* MATERIAL FOR THE TASK

• • • • • • •

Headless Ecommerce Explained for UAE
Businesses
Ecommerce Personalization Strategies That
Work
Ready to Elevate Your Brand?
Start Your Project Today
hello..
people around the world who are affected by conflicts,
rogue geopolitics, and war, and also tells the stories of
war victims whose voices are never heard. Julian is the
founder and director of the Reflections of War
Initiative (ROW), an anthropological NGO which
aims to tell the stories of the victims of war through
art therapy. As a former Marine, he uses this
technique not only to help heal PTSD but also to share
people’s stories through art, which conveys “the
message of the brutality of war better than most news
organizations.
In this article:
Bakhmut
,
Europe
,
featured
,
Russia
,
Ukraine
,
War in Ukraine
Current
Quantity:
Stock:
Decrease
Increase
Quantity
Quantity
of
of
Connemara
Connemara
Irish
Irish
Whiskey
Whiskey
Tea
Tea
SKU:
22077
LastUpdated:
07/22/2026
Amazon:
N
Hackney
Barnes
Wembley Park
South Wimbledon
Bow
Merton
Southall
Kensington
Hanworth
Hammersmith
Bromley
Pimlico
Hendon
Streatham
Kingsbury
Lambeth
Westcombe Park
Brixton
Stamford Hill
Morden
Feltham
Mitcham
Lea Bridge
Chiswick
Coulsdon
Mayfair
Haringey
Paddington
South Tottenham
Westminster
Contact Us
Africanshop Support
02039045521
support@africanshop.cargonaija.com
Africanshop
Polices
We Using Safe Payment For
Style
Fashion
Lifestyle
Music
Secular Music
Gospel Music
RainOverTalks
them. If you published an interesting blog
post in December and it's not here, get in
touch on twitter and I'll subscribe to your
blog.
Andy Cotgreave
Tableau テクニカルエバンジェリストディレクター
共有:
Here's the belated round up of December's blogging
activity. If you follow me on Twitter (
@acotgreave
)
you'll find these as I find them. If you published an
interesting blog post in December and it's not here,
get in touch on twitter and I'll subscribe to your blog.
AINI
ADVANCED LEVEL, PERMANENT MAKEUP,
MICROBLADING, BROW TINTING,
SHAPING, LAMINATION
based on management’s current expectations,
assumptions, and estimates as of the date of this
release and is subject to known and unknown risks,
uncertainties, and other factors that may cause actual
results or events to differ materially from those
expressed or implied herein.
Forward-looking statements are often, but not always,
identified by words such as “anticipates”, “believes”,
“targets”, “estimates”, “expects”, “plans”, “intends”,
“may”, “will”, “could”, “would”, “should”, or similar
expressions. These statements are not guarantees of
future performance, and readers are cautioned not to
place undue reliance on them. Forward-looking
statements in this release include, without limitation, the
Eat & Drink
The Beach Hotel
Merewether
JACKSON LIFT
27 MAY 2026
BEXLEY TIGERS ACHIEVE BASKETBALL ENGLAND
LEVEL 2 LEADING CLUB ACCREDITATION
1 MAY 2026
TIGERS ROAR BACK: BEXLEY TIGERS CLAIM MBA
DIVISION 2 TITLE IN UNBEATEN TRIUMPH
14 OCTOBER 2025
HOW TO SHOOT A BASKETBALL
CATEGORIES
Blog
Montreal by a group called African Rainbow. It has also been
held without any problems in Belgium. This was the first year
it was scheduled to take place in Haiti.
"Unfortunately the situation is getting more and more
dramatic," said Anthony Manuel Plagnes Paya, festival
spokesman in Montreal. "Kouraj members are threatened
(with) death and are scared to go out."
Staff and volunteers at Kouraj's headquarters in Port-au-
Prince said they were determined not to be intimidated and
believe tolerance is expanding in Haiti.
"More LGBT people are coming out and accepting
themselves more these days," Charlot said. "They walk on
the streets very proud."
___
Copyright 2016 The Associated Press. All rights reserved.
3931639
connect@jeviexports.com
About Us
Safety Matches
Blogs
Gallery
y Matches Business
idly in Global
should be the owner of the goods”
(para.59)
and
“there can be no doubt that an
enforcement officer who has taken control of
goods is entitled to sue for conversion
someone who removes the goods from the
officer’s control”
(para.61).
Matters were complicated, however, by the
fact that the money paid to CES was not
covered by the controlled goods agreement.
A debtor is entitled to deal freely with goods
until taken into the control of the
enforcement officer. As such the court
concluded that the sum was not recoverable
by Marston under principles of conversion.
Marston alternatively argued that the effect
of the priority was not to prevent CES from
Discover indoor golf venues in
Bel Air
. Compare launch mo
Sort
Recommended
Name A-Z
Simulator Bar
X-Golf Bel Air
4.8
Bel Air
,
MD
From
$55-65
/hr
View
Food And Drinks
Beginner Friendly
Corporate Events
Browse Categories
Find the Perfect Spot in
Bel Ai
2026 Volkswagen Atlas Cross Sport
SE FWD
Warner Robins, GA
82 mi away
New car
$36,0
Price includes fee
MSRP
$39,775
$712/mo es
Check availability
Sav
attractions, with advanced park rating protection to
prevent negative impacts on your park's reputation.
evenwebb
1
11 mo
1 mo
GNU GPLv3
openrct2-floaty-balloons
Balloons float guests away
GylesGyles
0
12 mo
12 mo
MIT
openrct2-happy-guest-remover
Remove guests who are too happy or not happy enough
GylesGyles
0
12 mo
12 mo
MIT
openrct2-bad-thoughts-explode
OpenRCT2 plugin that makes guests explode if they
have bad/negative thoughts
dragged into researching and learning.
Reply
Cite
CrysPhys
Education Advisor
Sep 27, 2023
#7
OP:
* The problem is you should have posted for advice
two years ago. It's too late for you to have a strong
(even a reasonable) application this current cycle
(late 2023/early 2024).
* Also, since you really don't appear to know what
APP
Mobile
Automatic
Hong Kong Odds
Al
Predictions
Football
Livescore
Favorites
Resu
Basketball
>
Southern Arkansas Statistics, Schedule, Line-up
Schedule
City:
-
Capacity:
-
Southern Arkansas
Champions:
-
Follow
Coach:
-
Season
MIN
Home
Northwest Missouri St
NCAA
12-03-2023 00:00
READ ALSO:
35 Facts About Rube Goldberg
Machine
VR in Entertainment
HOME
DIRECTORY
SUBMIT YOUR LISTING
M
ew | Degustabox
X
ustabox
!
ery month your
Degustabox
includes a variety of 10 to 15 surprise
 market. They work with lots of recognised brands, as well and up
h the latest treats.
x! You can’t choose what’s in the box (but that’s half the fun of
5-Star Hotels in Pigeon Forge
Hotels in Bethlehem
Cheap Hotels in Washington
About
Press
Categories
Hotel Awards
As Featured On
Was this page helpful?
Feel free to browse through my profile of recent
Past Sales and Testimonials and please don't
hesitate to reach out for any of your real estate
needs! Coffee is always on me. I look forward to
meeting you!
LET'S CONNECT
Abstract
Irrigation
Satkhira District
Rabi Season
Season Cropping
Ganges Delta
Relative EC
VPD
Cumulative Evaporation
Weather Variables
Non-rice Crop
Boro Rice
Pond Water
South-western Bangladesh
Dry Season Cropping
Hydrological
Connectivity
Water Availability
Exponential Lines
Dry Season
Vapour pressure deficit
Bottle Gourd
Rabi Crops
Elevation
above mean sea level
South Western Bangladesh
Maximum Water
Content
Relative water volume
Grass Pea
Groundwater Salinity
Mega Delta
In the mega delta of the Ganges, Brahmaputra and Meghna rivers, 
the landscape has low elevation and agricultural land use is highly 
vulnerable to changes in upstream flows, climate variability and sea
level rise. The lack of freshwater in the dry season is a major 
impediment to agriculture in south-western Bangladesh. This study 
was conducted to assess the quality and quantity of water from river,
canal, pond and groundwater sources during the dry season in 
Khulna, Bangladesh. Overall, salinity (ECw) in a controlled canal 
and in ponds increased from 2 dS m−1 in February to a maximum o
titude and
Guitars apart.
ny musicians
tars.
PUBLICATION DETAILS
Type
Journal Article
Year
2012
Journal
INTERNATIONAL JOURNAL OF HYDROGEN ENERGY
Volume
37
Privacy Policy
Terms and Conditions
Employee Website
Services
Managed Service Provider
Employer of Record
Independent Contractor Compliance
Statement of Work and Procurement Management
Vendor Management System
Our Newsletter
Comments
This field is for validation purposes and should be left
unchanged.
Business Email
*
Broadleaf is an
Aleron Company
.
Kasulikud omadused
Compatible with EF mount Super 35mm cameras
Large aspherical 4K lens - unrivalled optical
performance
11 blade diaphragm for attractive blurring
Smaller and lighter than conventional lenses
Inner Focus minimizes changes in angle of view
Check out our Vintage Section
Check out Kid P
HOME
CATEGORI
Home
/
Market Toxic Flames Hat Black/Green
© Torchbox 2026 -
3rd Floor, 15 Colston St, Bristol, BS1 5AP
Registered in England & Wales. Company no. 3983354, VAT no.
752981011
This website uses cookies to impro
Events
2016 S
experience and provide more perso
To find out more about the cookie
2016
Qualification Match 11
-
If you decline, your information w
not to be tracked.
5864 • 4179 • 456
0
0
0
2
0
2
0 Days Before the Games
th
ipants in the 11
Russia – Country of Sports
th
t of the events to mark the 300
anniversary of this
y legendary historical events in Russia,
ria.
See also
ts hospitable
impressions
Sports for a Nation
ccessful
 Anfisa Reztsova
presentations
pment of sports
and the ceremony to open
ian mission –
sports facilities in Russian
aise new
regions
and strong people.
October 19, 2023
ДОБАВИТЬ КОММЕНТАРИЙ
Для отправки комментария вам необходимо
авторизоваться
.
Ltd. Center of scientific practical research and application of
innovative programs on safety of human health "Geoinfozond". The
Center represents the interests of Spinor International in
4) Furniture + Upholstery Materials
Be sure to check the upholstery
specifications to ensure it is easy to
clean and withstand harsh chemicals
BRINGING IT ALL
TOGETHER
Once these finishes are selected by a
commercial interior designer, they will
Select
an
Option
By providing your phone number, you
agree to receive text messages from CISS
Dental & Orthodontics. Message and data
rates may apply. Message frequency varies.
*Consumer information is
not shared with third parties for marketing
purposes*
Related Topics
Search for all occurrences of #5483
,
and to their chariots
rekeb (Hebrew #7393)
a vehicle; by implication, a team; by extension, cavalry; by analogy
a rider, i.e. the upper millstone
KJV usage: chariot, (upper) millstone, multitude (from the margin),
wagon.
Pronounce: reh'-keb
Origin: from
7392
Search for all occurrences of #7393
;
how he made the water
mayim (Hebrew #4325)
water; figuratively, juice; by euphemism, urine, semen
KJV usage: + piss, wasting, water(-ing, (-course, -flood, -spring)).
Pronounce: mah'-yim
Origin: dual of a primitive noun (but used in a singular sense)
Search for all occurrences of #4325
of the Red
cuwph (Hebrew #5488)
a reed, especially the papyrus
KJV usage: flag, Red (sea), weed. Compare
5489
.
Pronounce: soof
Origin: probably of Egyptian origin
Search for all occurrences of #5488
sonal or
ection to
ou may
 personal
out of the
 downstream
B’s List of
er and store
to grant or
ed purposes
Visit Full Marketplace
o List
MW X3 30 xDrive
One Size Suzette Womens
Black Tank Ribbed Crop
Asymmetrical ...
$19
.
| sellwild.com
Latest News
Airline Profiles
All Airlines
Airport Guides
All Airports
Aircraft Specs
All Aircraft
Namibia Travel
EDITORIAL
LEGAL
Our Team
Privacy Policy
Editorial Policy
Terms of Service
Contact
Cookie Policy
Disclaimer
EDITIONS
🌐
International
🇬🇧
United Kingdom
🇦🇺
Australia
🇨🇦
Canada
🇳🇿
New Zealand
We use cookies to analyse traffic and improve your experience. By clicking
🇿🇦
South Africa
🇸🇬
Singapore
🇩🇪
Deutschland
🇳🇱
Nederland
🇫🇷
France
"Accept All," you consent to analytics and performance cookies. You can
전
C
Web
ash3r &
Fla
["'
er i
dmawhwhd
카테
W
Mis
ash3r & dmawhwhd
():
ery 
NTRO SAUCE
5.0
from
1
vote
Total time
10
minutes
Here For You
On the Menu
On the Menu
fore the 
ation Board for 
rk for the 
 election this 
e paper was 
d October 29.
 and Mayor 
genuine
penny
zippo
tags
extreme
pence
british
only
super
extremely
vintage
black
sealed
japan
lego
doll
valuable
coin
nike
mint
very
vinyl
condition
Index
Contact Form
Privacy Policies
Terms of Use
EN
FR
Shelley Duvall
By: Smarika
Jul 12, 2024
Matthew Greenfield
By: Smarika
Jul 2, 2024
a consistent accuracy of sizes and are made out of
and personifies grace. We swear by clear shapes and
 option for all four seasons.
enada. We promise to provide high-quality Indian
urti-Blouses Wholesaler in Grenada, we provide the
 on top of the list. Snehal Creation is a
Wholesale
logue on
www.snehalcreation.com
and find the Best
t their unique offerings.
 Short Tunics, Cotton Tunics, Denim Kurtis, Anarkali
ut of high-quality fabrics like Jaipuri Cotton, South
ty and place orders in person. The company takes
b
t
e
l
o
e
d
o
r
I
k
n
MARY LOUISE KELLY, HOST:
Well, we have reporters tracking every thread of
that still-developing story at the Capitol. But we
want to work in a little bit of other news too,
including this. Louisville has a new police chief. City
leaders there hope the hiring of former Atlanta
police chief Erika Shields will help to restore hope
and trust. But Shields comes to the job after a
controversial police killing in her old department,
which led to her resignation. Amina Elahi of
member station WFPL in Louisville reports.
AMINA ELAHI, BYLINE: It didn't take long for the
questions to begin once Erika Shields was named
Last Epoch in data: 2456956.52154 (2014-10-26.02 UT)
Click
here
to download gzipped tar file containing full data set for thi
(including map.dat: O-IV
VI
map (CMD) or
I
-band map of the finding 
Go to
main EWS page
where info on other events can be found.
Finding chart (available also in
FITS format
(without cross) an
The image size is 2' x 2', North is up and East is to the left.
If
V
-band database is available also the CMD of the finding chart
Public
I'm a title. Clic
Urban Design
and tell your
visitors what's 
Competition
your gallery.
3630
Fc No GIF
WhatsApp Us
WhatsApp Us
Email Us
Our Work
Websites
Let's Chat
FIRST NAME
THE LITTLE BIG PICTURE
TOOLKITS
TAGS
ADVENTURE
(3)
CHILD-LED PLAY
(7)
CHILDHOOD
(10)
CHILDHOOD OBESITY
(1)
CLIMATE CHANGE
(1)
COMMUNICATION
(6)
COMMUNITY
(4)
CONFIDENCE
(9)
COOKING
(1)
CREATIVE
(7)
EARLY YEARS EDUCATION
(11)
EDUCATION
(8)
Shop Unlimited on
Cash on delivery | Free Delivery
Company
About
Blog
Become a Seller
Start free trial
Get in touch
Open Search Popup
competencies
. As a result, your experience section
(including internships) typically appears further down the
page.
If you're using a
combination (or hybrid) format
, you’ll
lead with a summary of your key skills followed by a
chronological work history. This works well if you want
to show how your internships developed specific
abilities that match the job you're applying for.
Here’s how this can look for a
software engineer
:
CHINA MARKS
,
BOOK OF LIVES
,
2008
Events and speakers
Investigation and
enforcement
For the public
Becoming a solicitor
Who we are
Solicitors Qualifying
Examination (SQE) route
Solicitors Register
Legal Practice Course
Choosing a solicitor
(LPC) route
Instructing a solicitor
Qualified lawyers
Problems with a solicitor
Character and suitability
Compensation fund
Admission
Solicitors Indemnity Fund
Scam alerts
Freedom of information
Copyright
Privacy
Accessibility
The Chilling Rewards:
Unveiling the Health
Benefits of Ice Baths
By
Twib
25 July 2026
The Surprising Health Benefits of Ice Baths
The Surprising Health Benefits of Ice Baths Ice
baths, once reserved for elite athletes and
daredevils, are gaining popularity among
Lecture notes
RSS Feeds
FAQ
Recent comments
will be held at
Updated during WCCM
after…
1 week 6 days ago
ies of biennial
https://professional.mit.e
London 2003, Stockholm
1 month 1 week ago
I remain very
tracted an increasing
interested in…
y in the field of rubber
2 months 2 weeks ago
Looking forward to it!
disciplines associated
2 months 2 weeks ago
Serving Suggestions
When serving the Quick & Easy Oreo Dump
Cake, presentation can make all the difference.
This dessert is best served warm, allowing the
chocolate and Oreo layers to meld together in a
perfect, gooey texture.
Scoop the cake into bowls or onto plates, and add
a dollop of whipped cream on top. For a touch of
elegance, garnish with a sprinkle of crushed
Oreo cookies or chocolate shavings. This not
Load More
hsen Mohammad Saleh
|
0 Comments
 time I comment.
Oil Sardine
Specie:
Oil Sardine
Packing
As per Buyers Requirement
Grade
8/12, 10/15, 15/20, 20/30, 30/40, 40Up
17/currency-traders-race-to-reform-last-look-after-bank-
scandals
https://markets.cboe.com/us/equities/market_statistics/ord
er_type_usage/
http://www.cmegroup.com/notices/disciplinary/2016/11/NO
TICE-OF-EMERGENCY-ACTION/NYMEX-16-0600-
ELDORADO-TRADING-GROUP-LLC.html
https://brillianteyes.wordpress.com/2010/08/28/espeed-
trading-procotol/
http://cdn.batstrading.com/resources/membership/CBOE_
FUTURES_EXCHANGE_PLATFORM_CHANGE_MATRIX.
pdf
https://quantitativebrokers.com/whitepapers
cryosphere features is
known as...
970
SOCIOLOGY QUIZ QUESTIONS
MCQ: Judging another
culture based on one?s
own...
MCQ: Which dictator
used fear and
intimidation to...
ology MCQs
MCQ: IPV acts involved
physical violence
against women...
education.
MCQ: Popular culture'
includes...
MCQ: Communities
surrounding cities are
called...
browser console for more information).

• • • • • • •

Extract exactly the leading lines of the data, stopping at and including the line with "rogue geopolitics, and".

* ANSWER FOR THIS EXERCISE
Headless Ecommerce Explained for UAE
Businesses
Ecommerce Personalization Strategies That
Work
Ready to Elevate Your Brand?
Start Your Project Today
hello..
people around the world who are affected by conflicts,
rogue geopolitics, and war, and also tells the stories of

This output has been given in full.